Updated on 13 June 2013
Dr Anthony S Rebuck, senior consultant, head of strategic drug development, Asia, Quintiles, Singapore
Predictions for the burden and impact of Chronic Obstructive Pulmonary Disease (COPD) have exceeded all expectations. In 1996, the World Health Organization (WHO) estimated that COPD would rise from seventh leading cause of death and disability worldwide to fifth position by 2020. COPD has achieved the ranking seven years ahead of schedule. Currently, the revised prediction is for COPD to achieve third place as cause of death by 2020. When Dr P M A Calverley and Dr P Walker, from Department of Medicine, University of Liverpool, UK , correctly predicted the rise in COPD that was about to occur, they made no distinction between Asian countries and those of Europe and the US. It is now apparent that much of the burden will be felt in Asia, yet despite high rates of cigarette smoking and use of biomass fuels, there are few objective data on the prevalence of COPD in the region. This paper addresses the level of appreciation of the severity of COPD in Asia, regional COPD management initiatives and what Asia-specific actions might be appropriate in reducing the main risk factors.
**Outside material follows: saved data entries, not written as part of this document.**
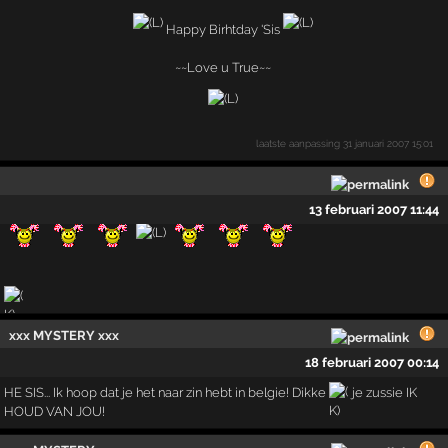
Happy Birhtday 'Sis
~~Love u True~~
laatste aanpassing
31 januari 2007 15:01
13 februari 2007 11:44
xxx MYSTERY xxx
18 februari 2007 00:14
HE SIS... Ik hoop dat je het naar zin hebt in belgie! Dikke
je zussie IK
HOUD VAN JOU!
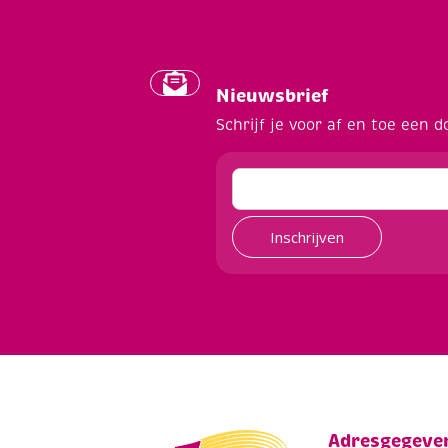
Nieuwsbrief
Schrijf je voor af en toe een d
Inschrijven
Adresgegeve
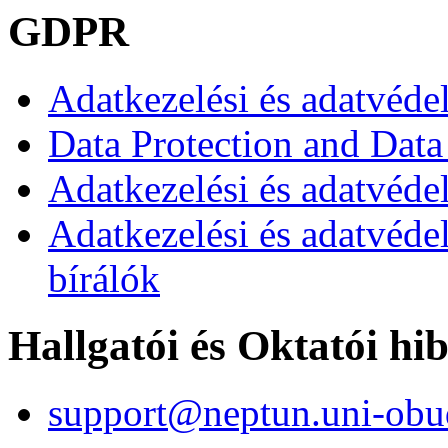
GDPR
Adatkezelési és adatvéde
Data Protection and Data
Adatkezelési és adatvédel
Adatkezelési és adatvéde
bírálók
Hallgatói és Oktatói hi
support@neptun.uni-obu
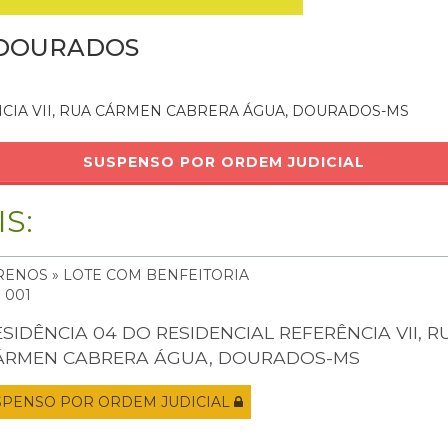
 DOURADOS
NCIA VII, RUA CÁRMEN CABRERA ÁGUA, DOURADOS-MS
SUSPENSO POR ORDEM JUDICIAL
S:
RENOS » LOTE COM BENFEITORIA
: 001
ESIDÊNCIA 04 DO RESIDENCIAL REFERÊNCIA VII, R
ÁRMEN CABRERA ÁGUA, DOURADOS-MS
SPENSO POR ORDEM JUDICIAL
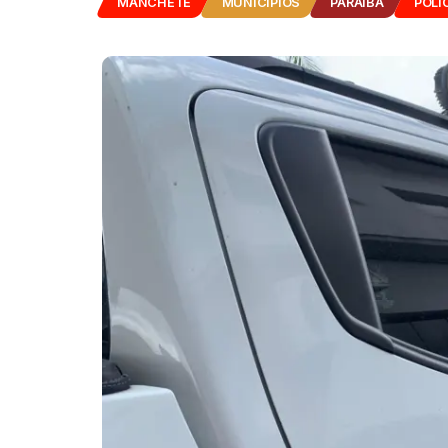
MANCHETE
MUNICÍPIOS
PARAÍBA
POLÍ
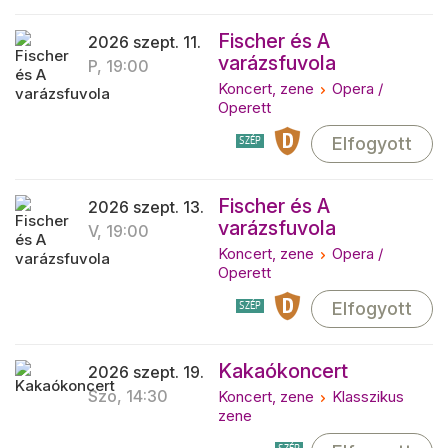
Fischer és A
2026 szept. 11.
varázsfuvola
P, 19:00
Koncert, zene
Opera /
Operett
Elfogyott
SZÉP
Fischer és A
2026 szept. 13.
varázsfuvola
V, 19:00
Koncert, zene
Opera /
Operett
Elfogyott
SZÉP
Kakaókoncert
2026 szept. 19.
Szo, 14:30
Koncert, zene
Klasszikus
zene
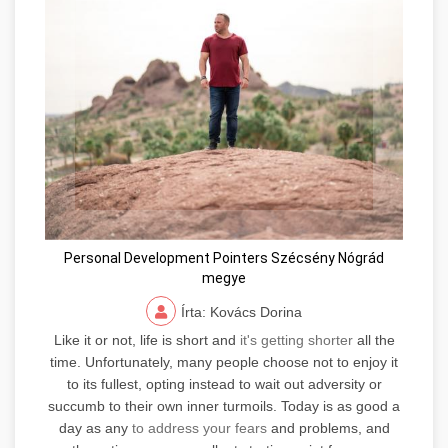
Personal Development Pointers Szécsény Nógrád
megye
Írta: Kovács Dorina
Like it or not, life is short and
it's getting shorter
all the
time. Unfortunately, many people choose not to enjoy it
to its fullest, opting instead to wait out adversity or
succumb to their own inner turmoils. Today is as good a
day as any
to address your fears
and problems, and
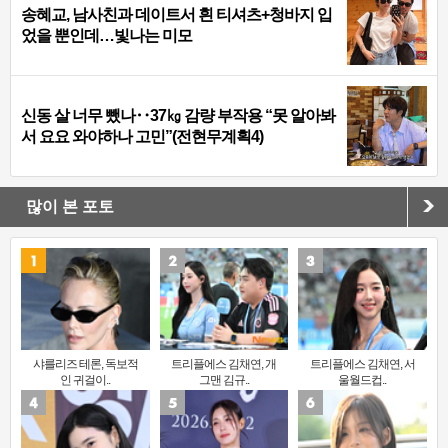
송혜교, 남사친과 데이트서 흰 티셔츠+청바지 입
었을 뿐인데…빛나는 미모
신동 살 너무 뺐나‥37㎏ 감량 부작용 “못 알아봐
서 요요 와야하나 고민”(전현무계획4)
많이 본 포토
샤를리즈 테론, 독보적
트리플에스 김채연, 개
트리플에스 김채연, 서
인 귀걸이..
그맨 김규..
울월드컵..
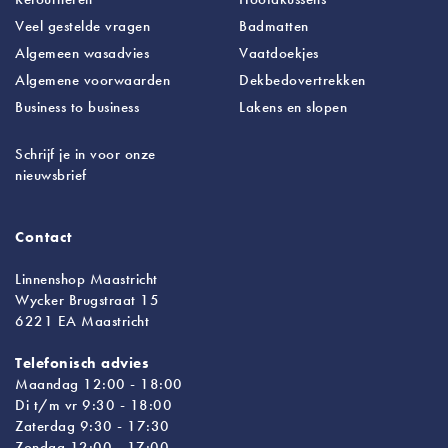
Veel gestelde vragen
Badmatten
Algemeen wasadvies
Vaatdoekjes
Algemene voorwaarden
Dekbedovertrekken
Business to business
Lakens
en slopen
Schrijf je in voor onze
nieuwsbrief
Contact
Linnenshop Maastricht
Wycker Brugstraat 15
6221 EA Maastricht
Telefonisch advies
Maandag 12:00 - 18:00
Di t/m vr 9:30 - 18:00
Zaterdag 9:30 - 17:30
Zondag 12:00 - 17:00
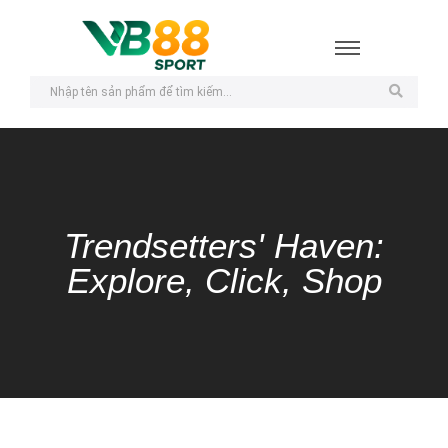
Trendsetters' Haven:
Explore, Click, Shop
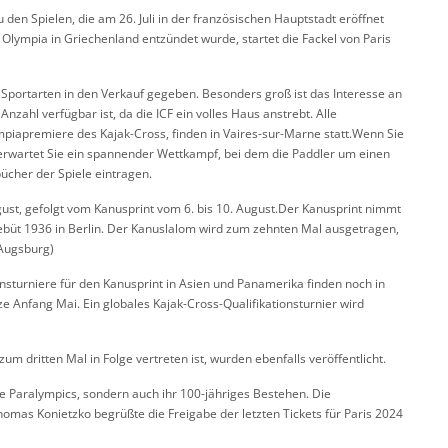
en Spielen, die am 26. Juli in der französischen Hauptstadt eröffnet
lympia in Griechenland entzündet wurde, startet die Fackel von Paris
le Sportarten in den Verkauf gegeben. Besonders groß ist das Interesse an
zahl verfügbar ist, da die ICF ein volles Haus anstrebt. Alle
piapremiere des Kajak-Cross, finden in Vaires-sur-Marne statt.Wenn Sie
s erwartet Sie ein spannender Wettkampf, bei dem die Paddler um einen
cher der Spiele eintragen.
gust, gefolgt vom Kanusprint vom 6. bis 10. August.Der Kanusprint nimmt
Debüt 1936 in Berlin. Der Kanuslalom wird zum zehnten Mal ausgetragen,
 Augsburg)
onsturniere für den Kanusprint in Asien und Panamerika finden noch in
e Anfang Mai. Ein globales Kajak-Cross-Qualifikationsturnier wird
um dritten Mal in Folge vertreten ist, wurden ebenfalls veröffentlicht.
die Paralympics, sondern auch ihr 100-jähriges Bestehen. Die
omas Konietzko begrüßte die Freigabe der letzten Tickets für Paris 2024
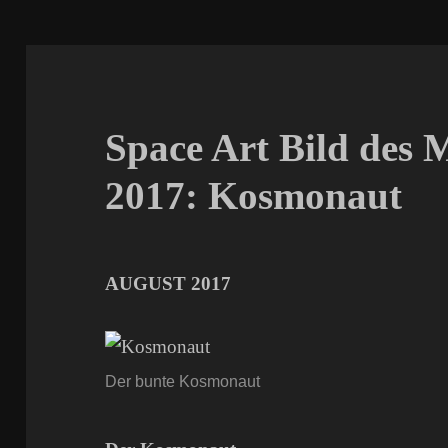
Space Art Bild des 
2017: Kosmonaut
AUGUST 2017
Der bunte Kosmonaut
How well is COPD understood?
The term COPD was first used in 1965 and has overtaken other descriptive labels such as chronic bronchitis and emphysema, to become the preferred name for this disease. COPD is characterized by low airflow on lung function and shortness of breath, both of which are poorly reversible and gradually get worse over time.
There is scant appreciation of the size of the global problem, in part because COPD is not diagnosed in its early stages, especially in Asia. Chronic cough is frequently attributed to an innocent accompaniment of smoking or simply to a manifestation of aging. COPD has become a blanket term to describe bronchiectasis, chronic asthma, chronic tuberculosis and bronchiolitis obliterans, rather than a disease entity in its own right. In fairness, the term COPD was only introduced officially in some Asian countries as recently as 1995.
While the term COPD is relatively new, the disease is not. Classical descriptions of ‘voluminous lungs', ‘distended air sacks' , cough, mucous and ‘catarrh' date back many centuries, and as early as 1814, the condition was recognized as a disabling disorder.